(Items from a dataset)
──────────

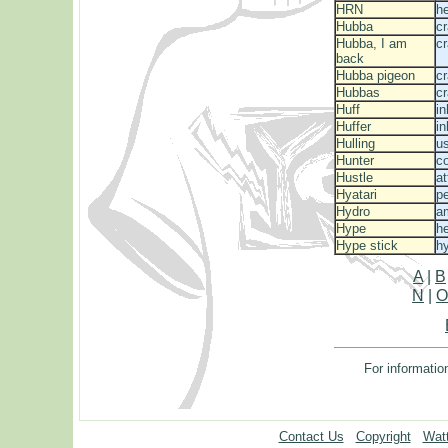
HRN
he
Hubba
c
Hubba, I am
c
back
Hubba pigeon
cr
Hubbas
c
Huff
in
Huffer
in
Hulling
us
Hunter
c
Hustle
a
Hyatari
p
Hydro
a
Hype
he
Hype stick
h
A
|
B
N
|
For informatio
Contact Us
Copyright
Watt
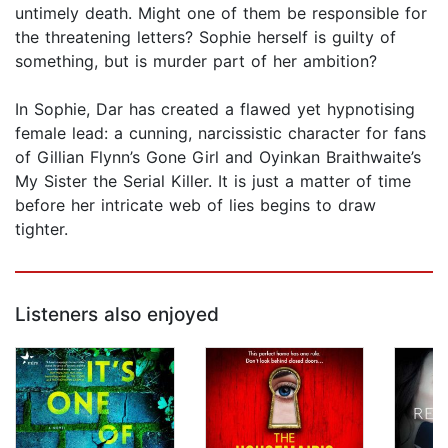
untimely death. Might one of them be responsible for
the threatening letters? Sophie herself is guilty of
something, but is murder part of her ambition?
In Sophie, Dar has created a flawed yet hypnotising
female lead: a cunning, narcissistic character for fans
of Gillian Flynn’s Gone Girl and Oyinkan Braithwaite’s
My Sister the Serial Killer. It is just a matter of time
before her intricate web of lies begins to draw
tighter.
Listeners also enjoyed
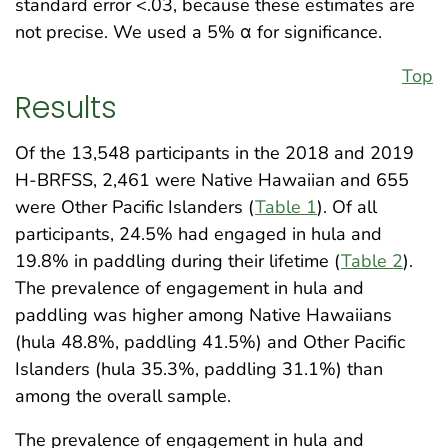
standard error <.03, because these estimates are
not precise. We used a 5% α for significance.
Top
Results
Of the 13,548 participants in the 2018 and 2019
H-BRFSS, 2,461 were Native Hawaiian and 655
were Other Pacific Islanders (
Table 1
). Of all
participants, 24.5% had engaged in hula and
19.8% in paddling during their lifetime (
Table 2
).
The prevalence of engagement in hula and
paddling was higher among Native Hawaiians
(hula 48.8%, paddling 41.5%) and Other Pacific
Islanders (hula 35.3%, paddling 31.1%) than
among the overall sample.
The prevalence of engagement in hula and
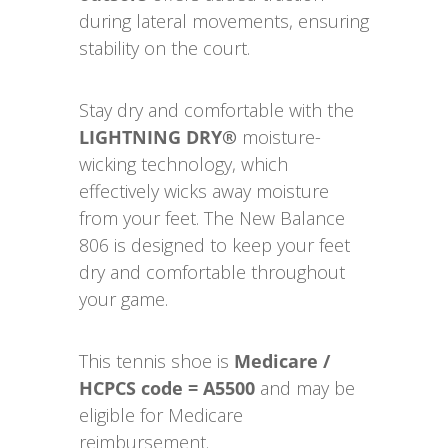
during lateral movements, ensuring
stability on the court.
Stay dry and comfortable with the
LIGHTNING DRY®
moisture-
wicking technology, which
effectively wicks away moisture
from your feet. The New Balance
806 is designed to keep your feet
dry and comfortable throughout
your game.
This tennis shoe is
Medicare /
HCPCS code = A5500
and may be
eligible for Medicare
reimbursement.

──────────

Your copy should hold all the data word for word. It should hold no pictures.

_Worked solution:_
HRN
he
Hubba
c
Hubba, I am
c
back
Hubba pigeon
cr
Hubbas
c
Huff
in
Huffer
in
Hulling
us
Hunter
c
Hustle
a
Hyatari
p
Hydro
a
Hype
he
Hype stick
h
A
|
B
N
|
For informatio
Contact Us
Copyright
Watt
untimely death. Might one of them be responsible for
the threatening letters? Sophie herself is guilty of
something, but is murder part of her ambition?
In Sophie, Dar has created a flawed yet hypnotising
female lead: a cunning, narcissistic character for fans
of Gillian Flynn’s Gone Girl and Oyinkan Braithwaite’s
My Sister the Serial Killer. It is just a matter of time
before her intricate web of lies begins to draw
tighter.
Listeners also enjoyed
standard error <.03, because these estimates are
not precise. We used a 5% α for significance.
Top
Results
Of the 13,548 participants in the 2018 and 2019
H-BRFSS, 2,461 were Native Hawaiian and 655
were Other Pacific Islanders (
Table 1
). Of all
participants, 24.5% had engaged in hula and
19.8% in paddling during their lifetime (
Table 2
).
The prevalence of engagement in hula and
paddling was higher among Native Hawaiians
(hula 48.8%, paddling 41.5%) and Other Pacific
Islanders (hula 35.3%, paddling 31.1%) than
among the overall sample.
The prevalence of engagement in hula and
during lateral movements, ensuring
stability on the court.
Stay dry and comfortable with the
LIGHTNING DRY®
moisture-
wicking technology, which
effectively wicks away moisture
from your feet. The New Balance
806 is designed to keep your feet
dry and comfortable throughout
your game.
This tennis shoe is
Medicare /
HCPCS code = A5500
and may be
eligible for Medicare
reimbursement.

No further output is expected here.